- Exercise directions
Only what runs from the line with "You are a GUI agent. The screenshot is 375×1346." to the end of the data should appear in the answer, exactly as written and without pictures.

- Data to process
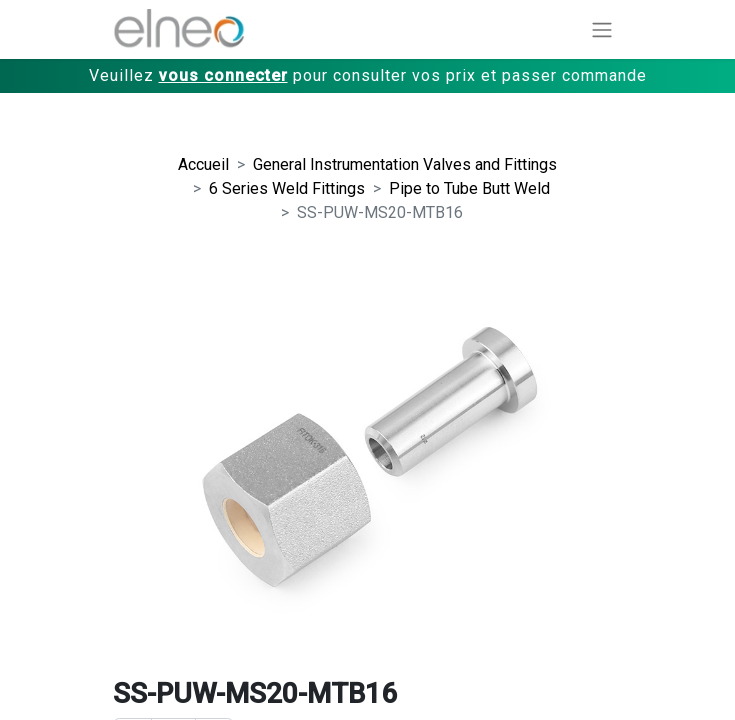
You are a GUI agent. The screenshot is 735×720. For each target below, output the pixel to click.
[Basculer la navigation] (602, 29)
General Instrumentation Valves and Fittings (405, 164)
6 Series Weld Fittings (287, 188)
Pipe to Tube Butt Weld (469, 188)
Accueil (203, 164)
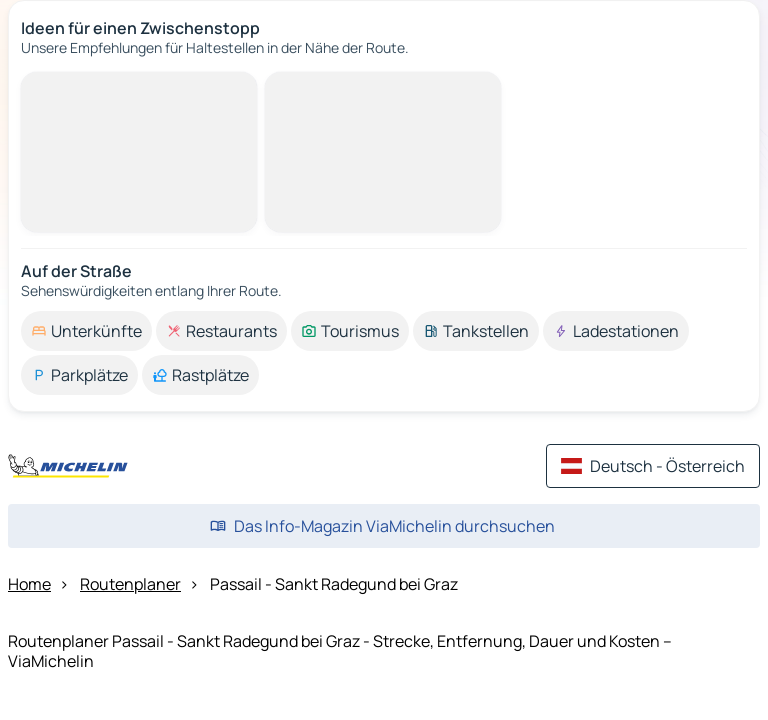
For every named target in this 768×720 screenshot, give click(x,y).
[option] (86, 331)
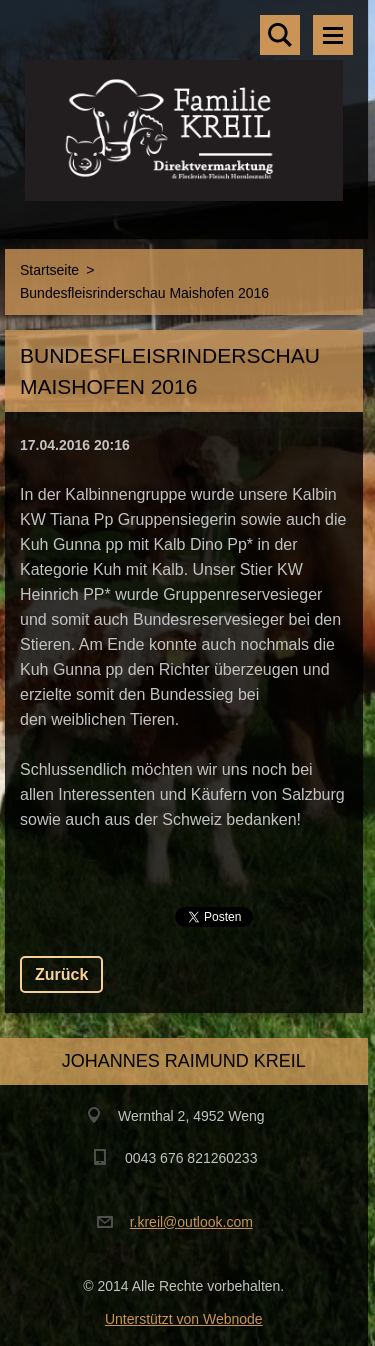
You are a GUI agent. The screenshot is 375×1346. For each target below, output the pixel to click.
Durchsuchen (280, 35)
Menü (333, 35)
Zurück (61, 974)
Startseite (49, 270)
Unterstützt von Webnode (184, 1319)
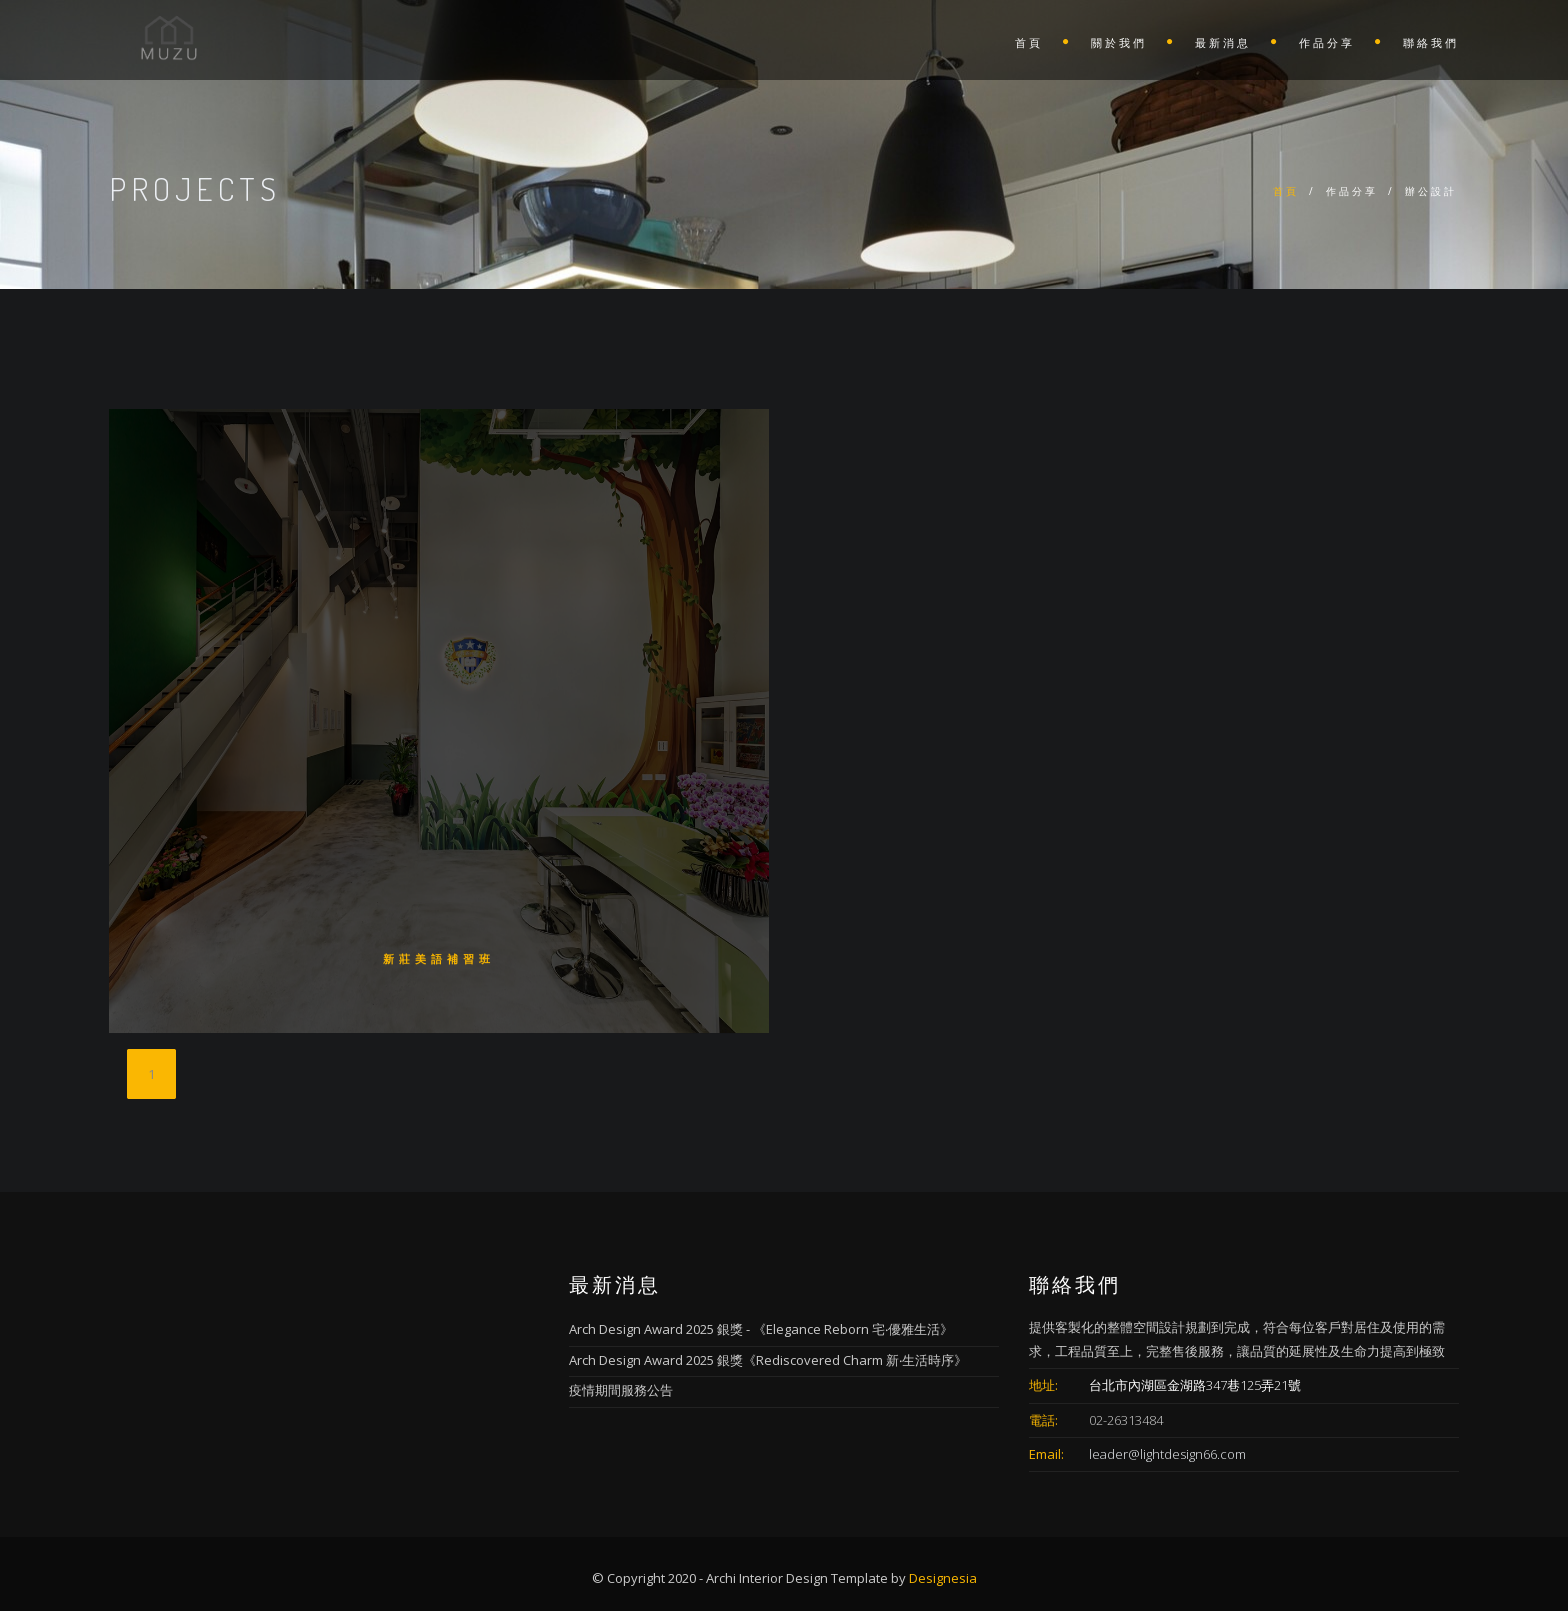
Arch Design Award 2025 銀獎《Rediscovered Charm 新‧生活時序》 (768, 1360)
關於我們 (1119, 42)
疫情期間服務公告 (621, 1390)
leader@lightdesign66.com (1167, 1454)
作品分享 (1327, 42)
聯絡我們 (1431, 42)
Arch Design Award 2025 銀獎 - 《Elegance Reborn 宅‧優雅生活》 (761, 1329)
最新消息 (1223, 42)
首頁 (1029, 42)
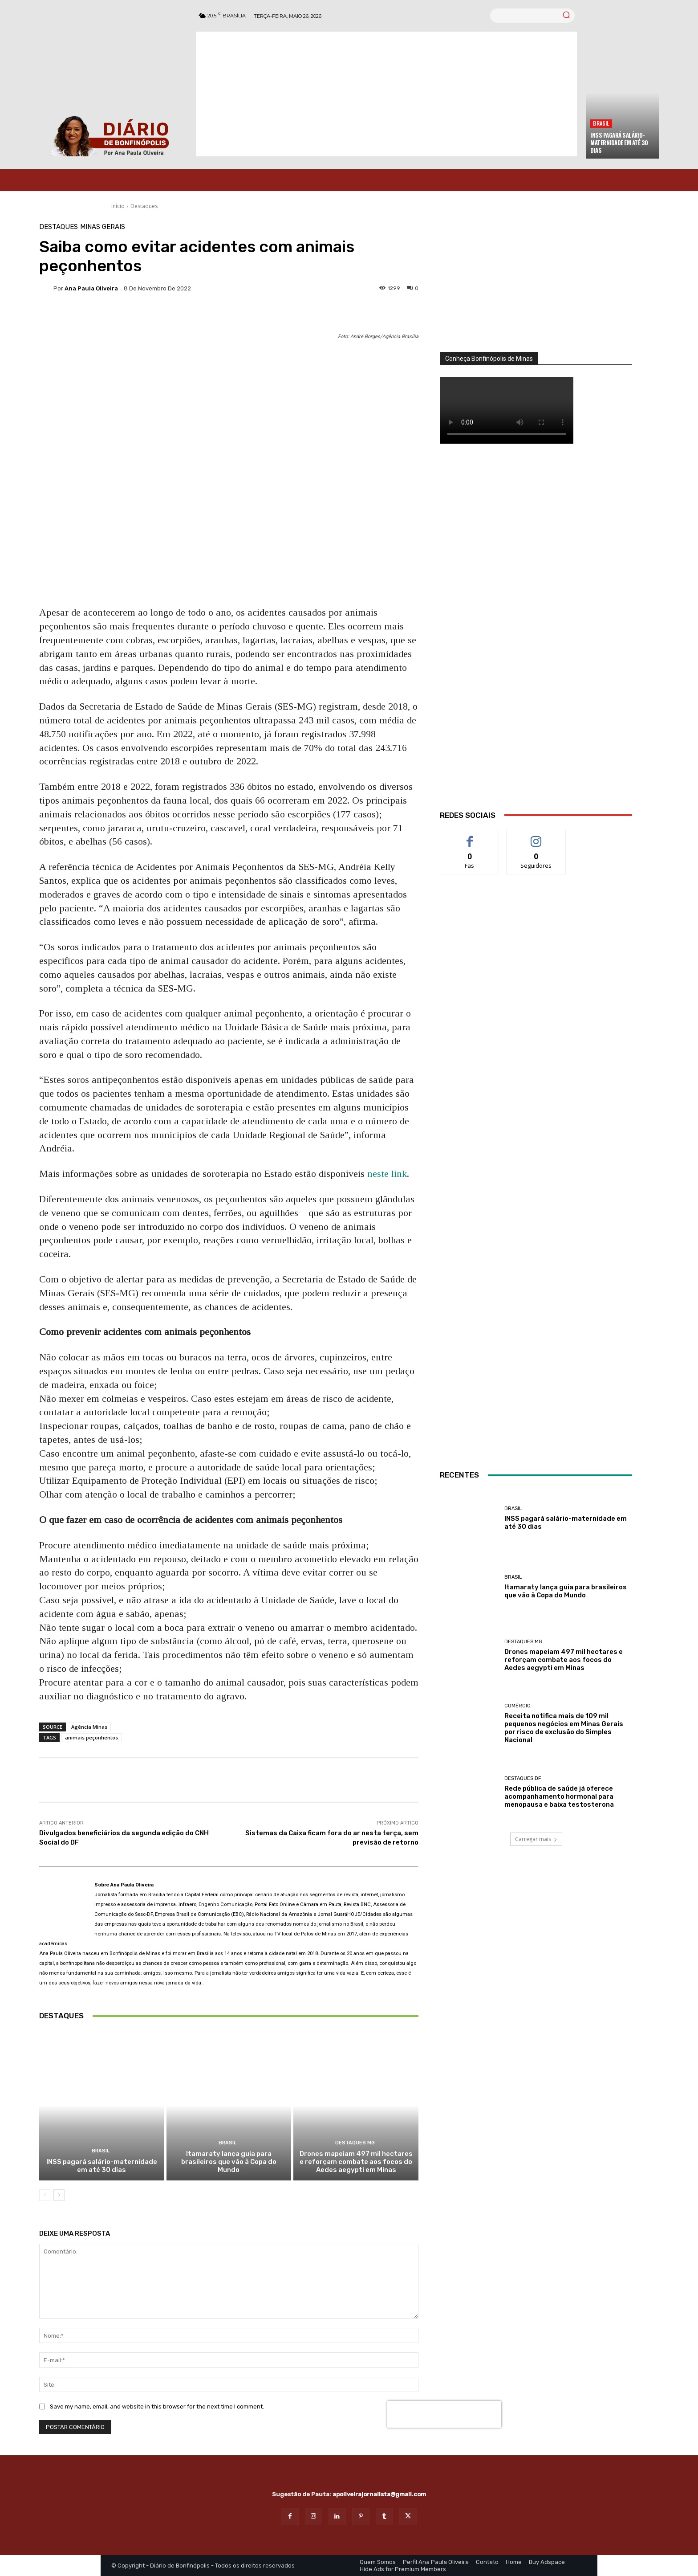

- Exercise result
You are a GUI agent. The screenshot is 375×1346. For each target below, output the pixel to click.
Durchsuchen (280, 35)
Menü (333, 35)
Zurück (61, 974)
Startseite (49, 270)
Unterstützt von Webnode (184, 1319)
Arch Design Award 2025 銀獎《Rediscovered Charm 新‧生活時序》 (768, 1360)
關於我們 (1119, 42)
疫情期間服務公告 (621, 1390)
leader@lightdesign66.com (1167, 1454)
作品分享 (1327, 42)
聯絡我們 (1431, 42)
Arch Design Award 2025 銀獎 - 《Elegance Reborn 宅‧優雅生活》 (761, 1329)
最新消息 (1223, 42)
首頁 (1029, 42)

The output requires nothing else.